Ending the Death Tax. President Bush believes that the bias of the death tax against the family farm and family business is the antithesis of the American Dream. Accordingly, his tax relief plan will eliminate the death tax. Eliminating the death tax will allow family farms and businesses to be passed from one generation to the next without having to break up or sell the assets to pay a punitive tax to the federal government. As a result, wealth would be taxed only when it is earned, not again when entrepreneurs and senior citizens pass the fruits of their labors to the next generation.

The Democratic Leaders Respond

Excerpts from Senate Democratic Leader Daschle’s Response: "[It's] obvious there are three big problems with the Bush tax cut.
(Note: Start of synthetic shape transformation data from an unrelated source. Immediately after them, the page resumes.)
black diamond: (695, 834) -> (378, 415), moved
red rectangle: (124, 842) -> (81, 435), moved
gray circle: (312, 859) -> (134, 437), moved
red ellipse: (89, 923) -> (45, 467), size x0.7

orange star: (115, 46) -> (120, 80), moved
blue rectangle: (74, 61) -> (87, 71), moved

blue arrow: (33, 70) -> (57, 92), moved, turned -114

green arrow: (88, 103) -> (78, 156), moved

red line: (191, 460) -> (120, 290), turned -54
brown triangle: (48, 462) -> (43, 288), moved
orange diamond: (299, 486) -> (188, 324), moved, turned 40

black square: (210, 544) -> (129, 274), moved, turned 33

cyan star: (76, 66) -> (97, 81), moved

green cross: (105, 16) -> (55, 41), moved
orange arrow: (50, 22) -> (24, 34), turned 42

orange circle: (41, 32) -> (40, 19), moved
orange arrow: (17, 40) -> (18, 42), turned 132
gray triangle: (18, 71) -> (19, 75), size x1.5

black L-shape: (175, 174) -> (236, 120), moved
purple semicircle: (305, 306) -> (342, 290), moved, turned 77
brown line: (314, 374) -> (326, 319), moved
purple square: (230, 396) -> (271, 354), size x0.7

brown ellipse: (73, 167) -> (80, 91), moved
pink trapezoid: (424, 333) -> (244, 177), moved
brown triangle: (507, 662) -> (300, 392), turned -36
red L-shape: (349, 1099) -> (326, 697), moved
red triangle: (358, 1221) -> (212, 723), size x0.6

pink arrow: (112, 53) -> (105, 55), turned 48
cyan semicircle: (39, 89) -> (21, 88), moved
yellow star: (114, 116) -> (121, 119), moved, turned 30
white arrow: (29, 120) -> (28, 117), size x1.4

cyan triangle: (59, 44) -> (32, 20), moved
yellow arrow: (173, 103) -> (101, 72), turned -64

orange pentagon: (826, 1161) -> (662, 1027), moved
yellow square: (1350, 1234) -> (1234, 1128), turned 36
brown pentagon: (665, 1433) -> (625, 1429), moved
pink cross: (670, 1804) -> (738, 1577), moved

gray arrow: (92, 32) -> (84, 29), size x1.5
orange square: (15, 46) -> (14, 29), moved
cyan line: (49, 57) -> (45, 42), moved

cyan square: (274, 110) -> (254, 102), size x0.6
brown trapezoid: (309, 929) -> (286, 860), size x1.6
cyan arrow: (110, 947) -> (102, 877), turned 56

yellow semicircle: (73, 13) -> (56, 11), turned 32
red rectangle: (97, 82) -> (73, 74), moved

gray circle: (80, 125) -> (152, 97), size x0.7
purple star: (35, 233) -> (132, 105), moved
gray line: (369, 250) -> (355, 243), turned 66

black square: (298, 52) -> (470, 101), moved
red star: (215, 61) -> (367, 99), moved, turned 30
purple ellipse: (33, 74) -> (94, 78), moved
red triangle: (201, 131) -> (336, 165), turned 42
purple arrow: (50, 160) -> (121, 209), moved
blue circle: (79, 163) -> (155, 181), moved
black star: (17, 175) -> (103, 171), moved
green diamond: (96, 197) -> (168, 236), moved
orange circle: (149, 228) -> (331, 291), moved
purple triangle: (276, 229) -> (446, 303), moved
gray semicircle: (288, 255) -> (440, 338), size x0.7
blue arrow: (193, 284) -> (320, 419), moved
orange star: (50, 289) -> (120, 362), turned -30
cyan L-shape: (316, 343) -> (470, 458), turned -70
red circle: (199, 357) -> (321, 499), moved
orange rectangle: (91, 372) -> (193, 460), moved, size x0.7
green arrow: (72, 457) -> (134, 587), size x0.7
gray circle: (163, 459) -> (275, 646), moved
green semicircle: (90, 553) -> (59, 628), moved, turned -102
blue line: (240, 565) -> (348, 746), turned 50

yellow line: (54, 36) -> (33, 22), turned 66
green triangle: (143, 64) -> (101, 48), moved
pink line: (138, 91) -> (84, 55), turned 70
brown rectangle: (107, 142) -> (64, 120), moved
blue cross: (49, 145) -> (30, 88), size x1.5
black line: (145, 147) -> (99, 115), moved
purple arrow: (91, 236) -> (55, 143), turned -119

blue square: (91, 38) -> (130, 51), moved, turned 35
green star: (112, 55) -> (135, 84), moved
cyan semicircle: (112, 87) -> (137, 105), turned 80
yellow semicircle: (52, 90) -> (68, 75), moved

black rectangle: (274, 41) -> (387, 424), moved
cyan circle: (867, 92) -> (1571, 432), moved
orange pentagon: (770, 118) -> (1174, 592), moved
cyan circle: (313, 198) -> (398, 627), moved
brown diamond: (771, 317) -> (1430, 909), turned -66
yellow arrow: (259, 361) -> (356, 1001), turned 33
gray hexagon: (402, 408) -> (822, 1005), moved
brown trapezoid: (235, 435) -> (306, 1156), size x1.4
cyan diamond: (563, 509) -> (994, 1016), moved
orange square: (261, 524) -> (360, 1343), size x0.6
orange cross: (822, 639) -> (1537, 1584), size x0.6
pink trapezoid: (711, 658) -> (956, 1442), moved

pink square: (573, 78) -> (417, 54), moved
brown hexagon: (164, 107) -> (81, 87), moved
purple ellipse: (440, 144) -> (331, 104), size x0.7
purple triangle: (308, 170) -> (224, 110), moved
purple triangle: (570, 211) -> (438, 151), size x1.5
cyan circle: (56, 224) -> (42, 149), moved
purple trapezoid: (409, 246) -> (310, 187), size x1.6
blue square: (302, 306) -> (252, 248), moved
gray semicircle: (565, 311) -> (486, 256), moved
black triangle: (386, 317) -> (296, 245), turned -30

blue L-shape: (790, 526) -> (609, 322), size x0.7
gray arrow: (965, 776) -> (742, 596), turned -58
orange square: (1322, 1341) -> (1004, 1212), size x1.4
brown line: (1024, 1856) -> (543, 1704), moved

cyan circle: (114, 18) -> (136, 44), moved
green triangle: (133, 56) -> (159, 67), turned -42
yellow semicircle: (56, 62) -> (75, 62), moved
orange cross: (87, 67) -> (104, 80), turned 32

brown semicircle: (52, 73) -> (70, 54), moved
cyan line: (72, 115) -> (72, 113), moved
The first problem is: $1.6 trillion is only the base price of the Bush tax cut - before all the dealer add-ons. It doesn't include the hidden costs of the Bush tax cut, like the $80 billion to extend expiring tax provisions that we routinely renew, the $200 billion it will cost to fix the alternative minimum tax... or the $500 billion we'll have to pay in interest because we're not paying down the debt.... The second problem is the surplus is just a projection. We don't know what the surplus will be like 10 years from now any more than we know what the weather will be like 10 years from now.... The third problem with the Bush tax cut is right here. This is a brand new 2001 Lexus GS 300, fully loaded, with every luxury option available - just like the Bush tax cut. If you're a millionaire, under the Bush tax cut, you get a $46,000 tax cut - more than enough to pay for this Lexus. But, if you're a typical working person, you get $227 - enough to get a new muffler for your car. And if you make $25,000 a year, you get a goose egg... Democrats support a major tax cut for all taxpayers this year. But we want to cut taxes the right way... This time, working families should come first. This time, we need to pay down the debt, not quadruple it. This time, instead of ignoring our obligations, we need to honor them. That means setting aside part of the surplus to strengthen Social Security and Medicare, so we can prepare for the retirement of the Baby Boomers and the other challenges we know are coming."

Excerpts from House Democratic Leader Gephardt’s Response: "The President's plan is too risky. His proposal is based on surplus projections that are just that, projections. Republicans talk a big game about running the government and our budget like a business. No corporation in America promises its workers a pay raise 10 years from now. No matter how good your accounting may be, too much can change; too much is unpredictable. We cannot count on the economic forecasts that the Republicans rely on to hold up over 10 years. Their plan is worse than leaving no room for error - it puts our country on a perilous path to a repeat of mountainous deficits and all the ramifications that accompany it. Lastly, the President's plan is unfair. The lion's share of his proposal goes to the wealthiest taxpayers and mortgages our future to give a large tax break to those Americans who don't need a tax cut. Democrats believe there's a better way: we can cut taxes for those who need it most and in a way that leaves enough room to pay off the debt, keep interest rates low, and invest in Medicare, Social Security, education, defense, and all the other needs and priorities of the American people."